- [Assigned task] Your answer should contain only the lines from the top of the data below down through the one with "ハ短調 op.18 チャイコフスキー：交響曲第6番 ロ短調", transcribed exactly and without pictures; please include nothing more.

====================

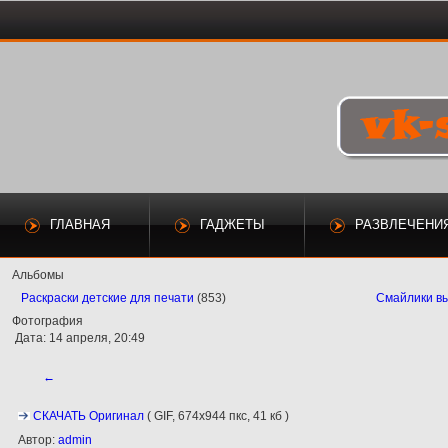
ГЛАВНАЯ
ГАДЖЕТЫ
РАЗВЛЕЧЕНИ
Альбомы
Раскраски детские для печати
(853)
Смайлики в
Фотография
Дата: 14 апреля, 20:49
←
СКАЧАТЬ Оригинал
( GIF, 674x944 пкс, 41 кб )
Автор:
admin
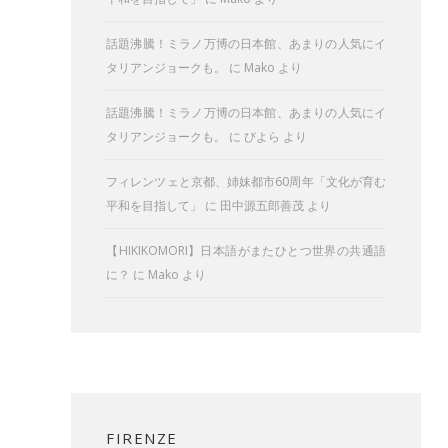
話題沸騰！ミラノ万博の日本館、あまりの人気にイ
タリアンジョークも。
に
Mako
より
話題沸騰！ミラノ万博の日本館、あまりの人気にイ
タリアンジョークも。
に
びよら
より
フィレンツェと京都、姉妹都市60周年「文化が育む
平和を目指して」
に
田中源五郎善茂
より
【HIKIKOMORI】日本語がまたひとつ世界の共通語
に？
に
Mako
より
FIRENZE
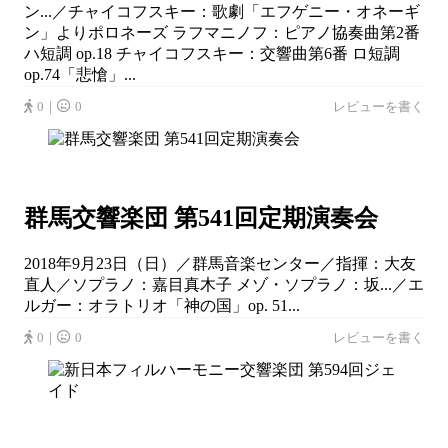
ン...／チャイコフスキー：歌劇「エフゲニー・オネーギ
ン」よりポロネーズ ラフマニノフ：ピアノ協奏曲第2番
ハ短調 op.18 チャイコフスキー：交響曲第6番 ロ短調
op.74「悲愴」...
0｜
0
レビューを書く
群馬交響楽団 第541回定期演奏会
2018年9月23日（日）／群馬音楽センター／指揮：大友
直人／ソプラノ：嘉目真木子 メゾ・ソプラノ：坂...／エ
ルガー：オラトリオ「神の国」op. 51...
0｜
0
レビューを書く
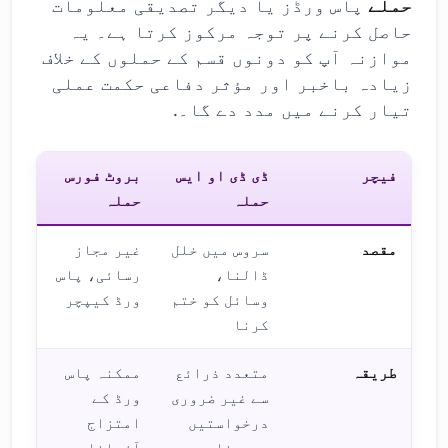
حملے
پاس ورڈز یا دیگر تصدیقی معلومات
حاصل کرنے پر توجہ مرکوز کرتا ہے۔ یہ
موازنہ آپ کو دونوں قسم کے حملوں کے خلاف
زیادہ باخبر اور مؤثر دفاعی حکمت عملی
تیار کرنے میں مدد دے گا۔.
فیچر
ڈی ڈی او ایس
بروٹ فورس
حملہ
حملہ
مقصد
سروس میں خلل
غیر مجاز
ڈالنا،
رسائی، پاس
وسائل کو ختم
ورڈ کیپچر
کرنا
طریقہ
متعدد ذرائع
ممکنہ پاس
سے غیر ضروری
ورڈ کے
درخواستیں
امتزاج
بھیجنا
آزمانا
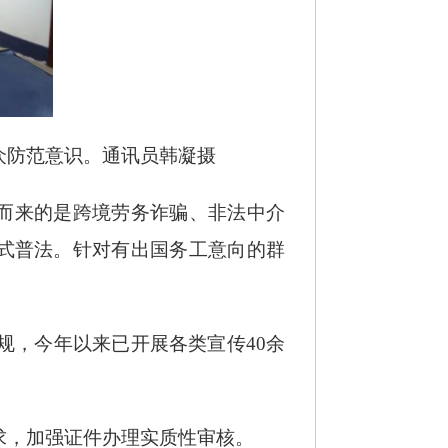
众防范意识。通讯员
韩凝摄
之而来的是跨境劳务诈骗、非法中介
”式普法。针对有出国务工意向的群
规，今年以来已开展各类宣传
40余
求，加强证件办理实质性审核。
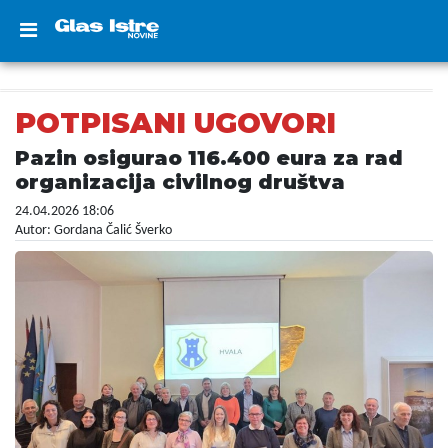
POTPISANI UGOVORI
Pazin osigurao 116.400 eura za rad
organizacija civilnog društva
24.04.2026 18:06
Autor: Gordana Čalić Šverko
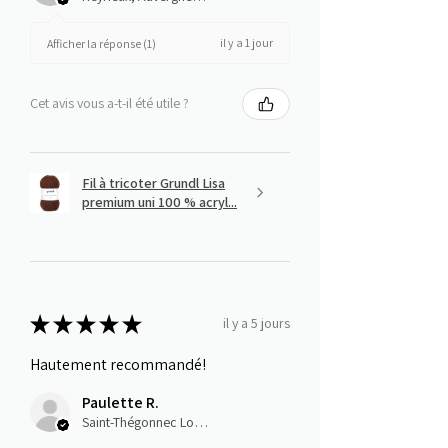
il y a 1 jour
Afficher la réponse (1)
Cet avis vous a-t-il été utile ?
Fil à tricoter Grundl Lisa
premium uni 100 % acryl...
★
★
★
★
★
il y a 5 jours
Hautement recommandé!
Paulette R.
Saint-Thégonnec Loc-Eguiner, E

====================

- [Final answer]
ГЛАВНАЯ
ГАДЖЕТЫ
РАЗВЛЕЧЕНИ
Альбомы
Раскраски детские для печати
(853)
Смайлики в
Фотография
Дата: 14 апреля, 20:49
←
СКАЧАТЬ Оригинал
( GIF, 674x944 пкс, 41 кб )
Автор:
admin
話題沸騰！ミラノ万博の日本館、あまりの人気にイ
タリアンジョークも。
に
Mako
より
話題沸騰！ミラノ万博の日本館、あまりの人気にイ
タリアンジョークも。
に
びよら
より
フィレンツェと京都、姉妹都市60周年「文化が育む
平和を目指して」
に
田中源五郎善茂
より
【HIKIKOMORI】日本語がまたひとつ世界の共通語
に？
に
Mako
より
FIRENZE
ン...／チャイコフスキー：歌劇「エフゲニー・オネーギ
ン」よりポロネーズ ラフマニノフ：ピアノ協奏曲第2番
ハ短調 op.18 チャイコフスキー：交響曲第6番 ロ短調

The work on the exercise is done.